News / Africa

In DRC, Promoting Peace Through Village Committees

Members of a DRC village peace committee: Credit: Sean Sheridan/World Relief
Members of a DRC village peace committee: Credit: Sean Sheridan/World Relief

Multimedia

Audio
Joe DeCapua
For more than 20 years, the eastern Democratic Republic of Congo has been wracked by war, ethnic violence and sexual assaults. More than two and a half million people are internally displaced, and hundreds of thousands of others have fled to neighboring countries. Despite that, efforts continue on the grassroots level to bring peace between local communities by ending disputes over land and livestock


Various rebel groups, including M23, have been responsible for much of the violence in the eastern Congo. In fighting against the army and U.N. troops, civilians have been uprooted time and time again. And depending where they end up are often terrorized, abused, killed or raped. Women, children and men have all been raped as a means of disempowering the population and controlling territory.

But Pastor Marcel Serubungo said, for the moment, things are better.

“We have faced a lot of problems and a lot of fighting. We had a rebel group, which was fighting against the government.
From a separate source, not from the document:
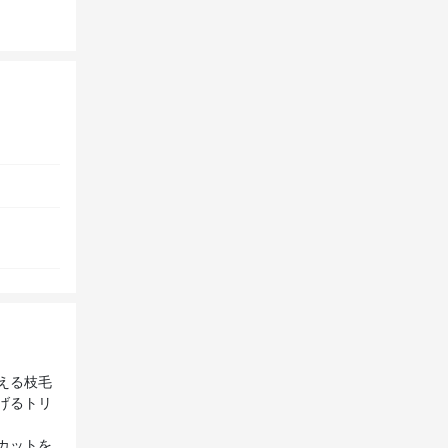
える枝毛
げるトリ
カットを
But for now the situation is calm because they stopped the fighting and went for the talks in Kampala. So for now they are in Kampala and we are waiting and praying to see what God will do just to bring understanding among them and have peace in our area.”

Serubungo is a Pentecostal minister and also church mobilization director for the faith-based humanitarian organization World Relief. He said life was very different in the eastern Congo before refugees from Rwanda’s civil war fled into the region in the early 1990s.

“Before this problem of conflict, life was good because everyone was in his village and he could farm. Most people in the eastern part of Congo are farmers. So people were good and they could manage their lives,” he said.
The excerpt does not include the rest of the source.